We have discussed that we will use randomness from slot n to farm, but will wait for something like n+6 before actually producing a block with the solution to ensure everyone is in the same conditions and slower or faster hardware doesn’t result in much difference for farming.

First of all, in this case, is block considered to be “built” on slot n or slot n+6? If it is n then we wait for proof from the future, but it is odd because transactions are also from that future. If it is n+6 then it kind of makes more sense, but at odds with how we would naturally explain it and the sequence of events implemetation-wise.

Second, do we actually need to include two outputs? Theoretically doing decoding backwards from n+6 proof should make us arrive at proof n anyway, so maybe there is no point to include both in the header, while for efficient verification we would still need to get not just proof at n, but also checkpoints, it only helps partially to have one more data point in the header.

  1. Does transactions include “slot number”? If not, why would they be “from the future”?
    The block should have challenge from slot n (that gives eligibility on a valid PoSpace)
    The block should have a proof of time for the delay for slot n+6.
    The block should have a timestamp corresponding to the slot n+6, which is when the block is “created” and sent to the network. If transactions only have timestamps (is that even a must?), then it will not appear as if they are from the future.

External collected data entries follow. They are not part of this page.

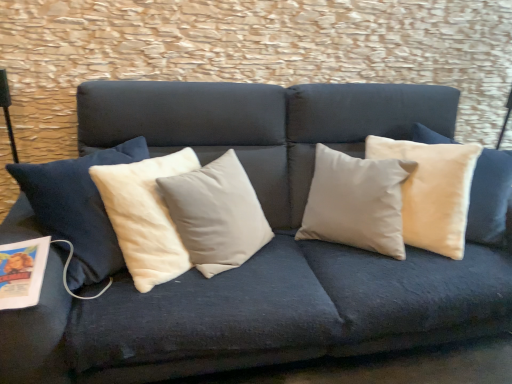 Question: Does beige velvet pillow at upper right have a smaller size compared to matte paper magazine at lower left?

Choices:
 (A) yes
 (B) no

Answer: (B)

Question: Can you confirm if beige velvet pillow at upper right is shorter than matte paper magazine at lower left?

Choices:
 (A) no
 (B) yes

Answer: (A)

Question: Is beige velvet pillow at upper right to the right of matte paper magazine at lower left from the viewer's perspective?

Choices:
 (A) no
 (B) yes

Answer: (B)

Question: Is beige velvet pillow at upper right positioned behind matte paper magazine at lower left?

Choices:
 (A) no
 (B) yes

Answer: (B)

Question: Are beige velvet pillow at upper right and matte paper magazine at lower left making contact?

Choices:
 (A) yes
 (B) no

Answer: (B)

Question: Does beige velvet pillow at upper right appear on the left side of matte paper magazine at lower left?

Choices:
 (A) yes
 (B) no

Answer: (B)

Question: Is matte paper magazine at lower left bigger than beige velvet pillow at upper right?

Choices:
 (A) no
 (B) yes

Answer: (A)

Question: Does matte paper magazine at lower left appear on the left side of beige velvet pillow at upper right?

Choices:
 (A) no
 (B) yes

Answer: (B)

Question: Can you see matte paper magazine at lower left touching beige velvet pillow at upper right?

Choices:
 (A) yes
 (B) no

Answer: (B)

Question: Is matte paper magazine at lower left outside of beige velvet pillow at upper right?

Choices:
 (A) no
 (B) yes

Answer: (B)

Question: From the image's perspective, does matte paper magazine at lower left appear higher than beige velvet pillow at upper right?

Choices:
 (A) no
 (B) yes

Answer: (A)

Question: Can you confirm if matte paper magazine at lower left is shorter than beige velvet pillow at upper right?

Choices:
 (A) yes
 (B) no

Answer: (A)

Question: Considering the positions of beige velvet pillow at upper right and matte paper magazine at lower left in the image, is beige velvet pillow at upper right taller or shorter than matte paper magazine at lower left?

Choices:
 (A) tall
 (B) short

Answer: (A)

  2. We don’t need to, but it does seem like a reasonable thing to do, even though the two values will have to be verified for compatibility. Recall that in the standard case PoT’s arrive to nodes before the block, they will not have to verify the PoT as part of block validation. Having the slot-n PoT, in addition to the challenge, makes the block self contained for everything-but-PoT (useful, for example, for optimistic verification; maybe for light clients?). Perhaps it also gives a better performance, because nodes only check for cache miss/hit on the slot-n PoT, but don’t have to fetch it from the cache?

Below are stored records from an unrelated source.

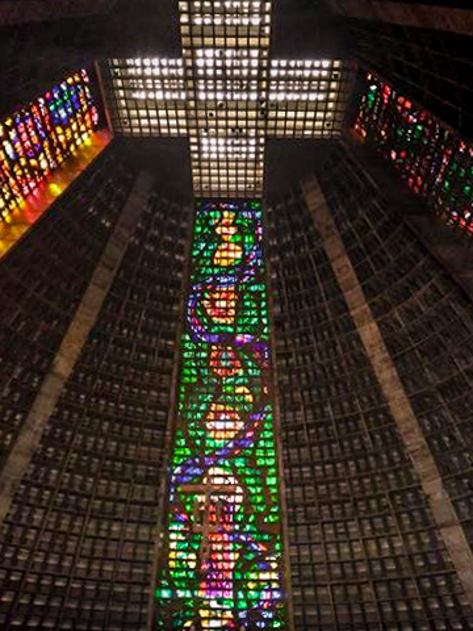 This screenshot has height=631, width=473. Find the location of `floral pattern`. floral pattern is located at coordinates (227, 425), (223, 479), (223, 361), (220, 310), (227, 302), (229, 251), (223, 226). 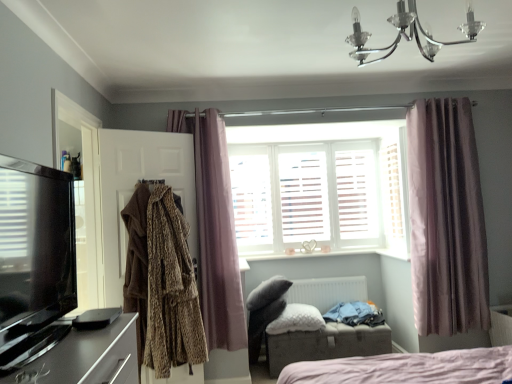 I want to click on empty space that is ontop of white wooden shutters at center (from a real-world perspective), so click(291, 141). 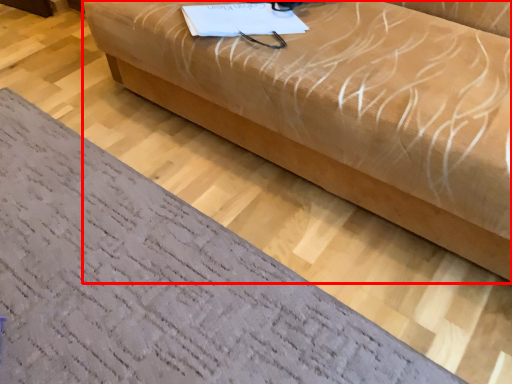 Question: In this image, where is studio couch (annotated by the red box) located relative to furniture?

Choices:
 (A) right
 (B) left

Answer: (A) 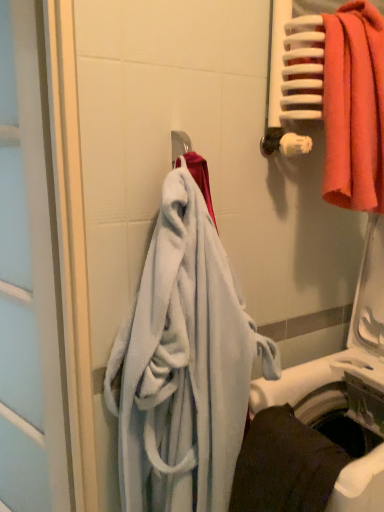 Question: From the image's perspective, is white plastic washing machine at lower right positioned above or below matte orange towel at upper right, marked as the first towel in a top-to-bottom arrangement?

Choices:
 (A) below
 (B) above

Answer: (A)

Question: Is white plastic washing machine at lower right in front of or behind matte orange towel at upper right, the third towel from the bottom, in the image?

Choices:
 (A) behind
 (B) front

Answer: (B)

Question: Which of these objects is positioned farthest from the white plastic washing machine at lower right?

Choices:
 (A) dark gray fabric towel at lower right, which is counted as the first towel, starting from the bottom
 (B) matte orange towel at upper right, the third towel from the bottom
 (C) soft blue towel at center, the 2th towel when ordered from bottom to top
 (D) white glossy screen door at left

Answer: (D)

Question: Which of these objects is positioned closest to the white glossy screen door at left?

Choices:
 (A) soft blue towel at center, acting as the 2th towel starting from the top
 (B) white plastic washing machine at lower right
 (C) matte orange towel at upper right, marked as the first towel in a top-to-bottom arrangement
 (D) dark gray fabric towel at lower right, which is counted as the first towel, starting from the bottom

Answer: (A) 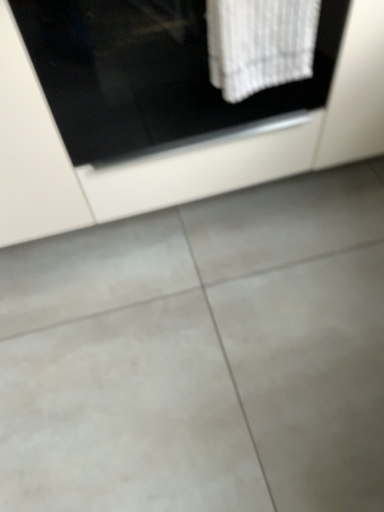 Question: Is white textured towel at upper center inside or outside of white glossy cabinet at upper center?

Choices:
 (A) outside
 (B) inside

Answer: (A)

Question: Considering the positions of white textured towel at upper center and white glossy cabinet at upper center in the image, is white textured towel at upper center bigger or smaller than white glossy cabinet at upper center?

Choices:
 (A) big
 (B) small

Answer: (B)

Question: Which object is the farthest from the gray tile floor at center?

Choices:
 (A) white glossy cabinet at upper center
 (B) white textured towel at upper center

Answer: (B)

Question: Which object is the farthest from the white textured towel at upper center?

Choices:
 (A) white glossy cabinet at upper center
 (B) gray tile floor at center

Answer: (B) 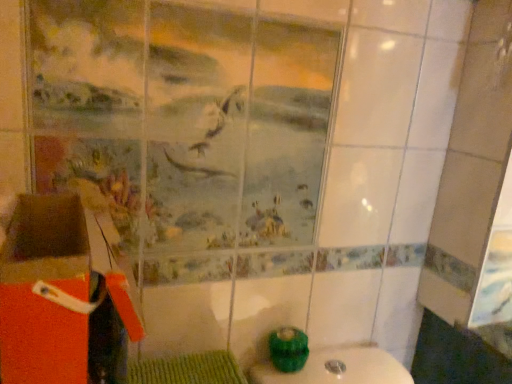 Question: Is point (23, 253) closer or farther from the camera than point (268, 334)?

Choices:
 (A) closer
 (B) farther

Answer: (A)

Question: From their relative heights in the image, would you say orange cardboard box at lower left is taller or shorter than teal glossy toilet bowl at lower center?

Choices:
 (A) short
 (B) tall

Answer: (B)

Question: Visually, is orange cardboard box at lower left positioned to the left or to the right of teal glossy toilet bowl at lower center?

Choices:
 (A) left
 (B) right

Answer: (A)

Question: Visually, is teal glossy toilet bowl at lower center positioned to the left or to the right of orange cardboard box at lower left?

Choices:
 (A) left
 (B) right

Answer: (B)

Question: Considering the positions of point 278,360 and point 56,324, is point 278,360 closer or farther from the camera than point 56,324?

Choices:
 (A) closer
 (B) farther

Answer: (B)

Question: From their relative heights in the image, would you say teal glossy toilet bowl at lower center is taller or shorter than orange cardboard box at lower left?

Choices:
 (A) tall
 (B) short

Answer: (B)

Question: Considering the positions of teal glossy toilet bowl at lower center and orange cardboard box at lower left in the image, is teal glossy toilet bowl at lower center bigger or smaller than orange cardboard box at lower left?

Choices:
 (A) big
 (B) small

Answer: (B)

  1. Slot number is part of the header, part of the solution to be exact. So even if we include proof n+6, solution will correspond to slot n (unless we want to infect more things with the notion that there is a delay, the idea I had was that farmer or most of the system have no idea about it). Timestamp is included in inherent extrinsic and it will correspond to whenever the block is produced, but it is decoupled from the slot. What I mean by past/future was relatively to the slot of the current PoT proof (whatever we decide that means).

  2. Actually, there is no challenge in the header, it is a derived value from randomness, but randomness itself is derived from PoT, so while before we have included randomness explicitly, now we will kind of have to include PoT, which will be even smaller (16 bytes vs 32 bytes). So I guess this is no longer much of a question here, we just swap the randomness with slot-n PoT and add slot-n+6 PoT on top (which together have the same size as on 32-byte hash we had before). Makes sense for me.

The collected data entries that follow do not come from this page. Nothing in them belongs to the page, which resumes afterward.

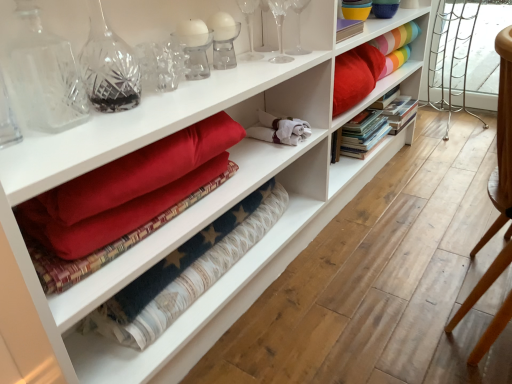 Question: In terms of height, does transparent glass wine glass at upper center, the 1th glass vase when ordered from right to left, look taller or shorter compared to hardcover books at center?

Choices:
 (A) tall
 (B) short

Answer: (A)

Question: In the image, is transparent glass wine glass at upper center, the third glass vase from the left, on the left side or the right side of hardcover books at center?

Choices:
 (A) left
 (B) right

Answer: (A)

Question: Based on their relative distances, which object is farther from the white textured fabric at center?

Choices:
 (A) rainbow striped fabric at upper right
 (B) wooden chair at right
 (C) crystal clear glass vase at upper left, the 1th glass vase positioned from the front
 (D) hardcover books at center
 (E) clear crystal glass at upper center, which appears as the second glass vase when viewed from the left

Answer: (A)

Question: Considering the real-world distances, which object is farthest from the transparent glass wine glass at upper center, the third glass vase from the left?

Choices:
 (A) clear crystal glass at upper center, which is the second glass vase in back-to-front order
 (B) crystal clear glass vase at upper left, arranged as the third glass vase when viewed from the back
 (C) white textured fabric at center
 (D) rainbow striped fabric at upper right
 (E) wooden chair at right

Answer: (E) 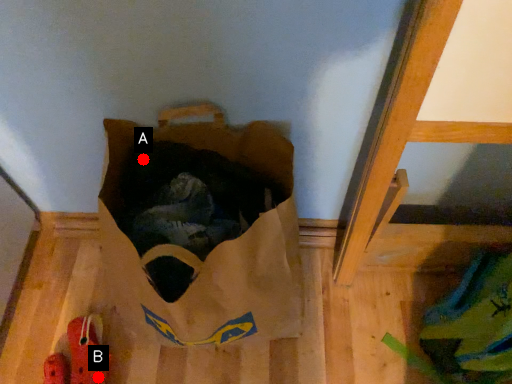 Question: Two points are circled on the image, labeled by A and B beside each circle. Which point appears farthest from the camera in this image?

Choices:
 (A) A is further
 (B) B is further

Answer: (B)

The slot-(n+6) PoT should be thought of as an artificial restriction, only used for block validation. It should not appear in the solution.

For the questions about transactions from the future, I still don’t see how it will appear as if they are from the future corresponding to the block time slot. I do understand that in practice the farmer could include transactions from after time slot n.

PoT from n+6 will still be in the header, but yes, not in a solution.

It is subjective, if we’re saying that n is the slot of the block (because it is what solution corresponds to and n+6 is an artificial restriction), then if slot n+4 is known when transaction is submitted, it can be said from the “future”, even though it is not tied or a slot otherwise.

I’m just trying to get our terminology consistent and mental model aligned.